In a matter of moments my riverside environment has been shot to pieces. It happened that quickly. A few minutes ago I was walking among the trees, and now I am dodging in and out of seemingly half of the world population as I elbow my way down Putney High Street. Rescue is at hand because instead of continuing through this teeming throng the pathway darts quickly to the left and loops around the churchyard of St Mary the Virgin and back to the river. Phew! That was close. The distance could not have been more than 100 yards but it took me into a nightmare world and then back out again. I am back to my river and with some relief step off again.

But what is this? No, no, no! This can’t be right. After a short tantalizing glimpse of sanctuary the path diverts back onto the streets and deposits me in Deodar Road. Where did they get that name from? The Deodar is a type of cedar tree found in the western Himalaya regions of Afghanistan, Pakistan and Kashmir. It is known for its beauty, unlike its namesake road. Roy Plumley, of “Desert Island Discs” fame, used to live here. I too feel as though I have been marooned, without my choice of discs, and await rescue from my suburban isolation.

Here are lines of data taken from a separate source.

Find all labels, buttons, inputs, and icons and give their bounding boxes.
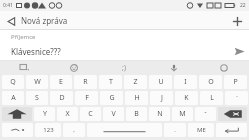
staticText: Nová zpráva [21,15,68,26]
staticText: 123 [43,126,54,134]
button[interactable]: Send [229,44,249,58]
staticText: I [184,77,187,87]
button[interactable]: C [80,107,101,121]
staticText: D [59,93,65,103]
staticText: A [11,93,16,103]
button[interactable]: circle [199,61,249,74]
staticText: B [134,109,139,119]
button[interactable]: J [150,91,173,105]
button[interactable]: X [57,107,78,121]
button[interactable]: Space [87,123,162,137]
button[interactable]: Shift [2,107,32,121]
button[interactable]: Backspace [218,107,247,121]
staticText: N [157,109,163,119]
staticText: 22 [240,2,246,9]
staticText: ;) [122,63,126,73]
staticText: G [109,93,115,103]
button[interactable]: D [50,91,73,105]
button[interactable]: W [26,75,48,89]
button[interactable]: I [174,75,197,89]
staticText: H [134,93,140,103]
button[interactable]: E [50,75,72,89]
staticText: K [184,93,189,103]
staticText: E [59,77,63,87]
button[interactable]: Enter [216,123,247,137]
staticText: S [35,93,39,103]
button[interactable]: O [199,75,222,89]
button[interactable]: wink [99,61,149,74]
button[interactable]: mic [149,61,199,74]
button[interactable]: V [103,107,124,121]
button[interactable]: S [26,91,48,105]
staticText: Q [10,77,16,87]
button[interactable]: emoji [49,61,99,74]
staticText: ˇ [204,110,207,118]
button[interactable]: ME [188,123,214,137]
button[interactable]: R [74,75,97,89]
button[interactable]: N [149,107,170,121]
staticText: . [174,126,176,134]
button[interactable]: 123 [35,123,61,137]
staticText: W [34,77,41,87]
button[interactable]: Y [34,107,55,121]
staticText: T [109,77,113,87]
button[interactable]: A [2,91,24,105]
button[interactable]: K [175,91,198,105]
staticText: R [83,77,88,87]
staticText: Y [43,109,47,119]
button[interactable]: B [126,107,147,121]
button[interactable]: ´ [225,91,248,105]
staticText: Z [133,77,138,87]
button[interactable]: ˇ [195,107,216,121]
staticText: C [88,109,93,119]
staticText: L [210,93,214,103]
staticText: Klávesnice??? [11,46,229,57]
staticText: , [73,126,75,134]
button[interactable]: , [63,123,85,137]
staticText: O [208,77,214,87]
staticText: 0:41 [3,2,13,9]
staticText: M [179,109,186,119]
staticText: U [158,77,164,87]
button[interactable]: P [224,75,247,89]
staticText: ´ [236,94,238,102]
staticText: ME [197,126,206,134]
button[interactable]: F [75,91,98,105]
staticText: X [65,109,70,119]
button[interactable]: kbd [0,61,49,74]
button[interactable]: U [149,75,172,89]
staticText: Příjemce [11,33,36,41]
button[interactable]: H [125,91,148,105]
staticText: V [111,109,116,119]
button[interactable]: Back [4,14,18,28]
button[interactable]: Q [2,75,24,89]
button[interactable]: G [100,91,123,105]
button[interactable]: Add recipient [229,13,245,29]
button[interactable]: Emoji [2,123,33,137]
button[interactable]: M [172,107,193,121]
button[interactable]: T [99,75,122,89]
staticText: F [85,93,89,103]
staticText: J [161,93,163,103]
button[interactable]: Z [124,75,147,89]
staticText: P [233,77,238,87]
button[interactable]: L [200,91,223,105]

My prayers are answered. I am in Wandworth Park, a haven of green among a brick-faced hell-hole. But it is a brief respite; the Gods are toying with me, bringing me up only to pull away and let me plunge deeper into the blackness. I am spat out onto a road that looks as though it is taking me into an industrial estate. With a superb irony this thoroughfare goes by the name of Point Pleasant.

Oh it gets worse. Have you ever noticed the names that developers give to the roads on industrial estates? There must be a management-speak thesaurus that they all use, and with some sort of inverse proportion to the businesses carried out in them. So I just knew that “Enterprise Way” would contain all the usual tatty works units and bits of cardboard boxes covering their forecourts. I am not disappointed.

A footbridge takes me over the River Wandle that gives rise to the name of the borough I am now in, Wandsworth. Straight after the footbridge the gods finally dump me at the bottom of the pit. They have lead me to the rubbish tip. A huge waste transfer station where all of the rubbish is taken by lorry to be transferred onto barges that take it to its final resting place. No doubt on to landfill somewhere in the estuary where it will be “out of sight – out of mind”. It can not be denied that the sight of huge containers being lowered onto the barges has a type of morbid fascination. I even took a photograph to remind me later that this desecration of the riverside actually existed. This must be the lowest point of the whole walk.

Less than 24 hours later I was to be proved very wrong.

Within another few yards I change again from rags to riches. I am on St Nicholas Wharf, a magnificent new development of apartments with shops and piazzas with riverside promenade frontage. The next stretch of the pathway is going to be a lot of hassle. The entire waterfront is in various stages of development all the way to Albert Bridge. It is a case of threading between different developments in various stages of completion, sometimes along the riverside promenade but more often along the inland streets with the buildings covered with scaffolding and protective coverings.

Gaudy signs tell me that my life will be so much better if I buy one of these dwellings. I would be in with the “In-Crowd”.

Albert Bridge
Albert Bridge

Albert Bridge is one of the prettiest of the London bridges.

Designed by Rowland Mason Ordish, it was first opened in 1872, but from its very earliest days there were questions against its sturdiness. After only 11 years it was strengthened by Sir Joseph Bazalgette, the designer of Putney Bridge. The bridge was further strengthened by the addition of a central pier in 1970’s but concerns about its strength still prevail. There is even a rather quaint notice ordering all soldiers to break step when crossing the bridge to prevent damage to the structure.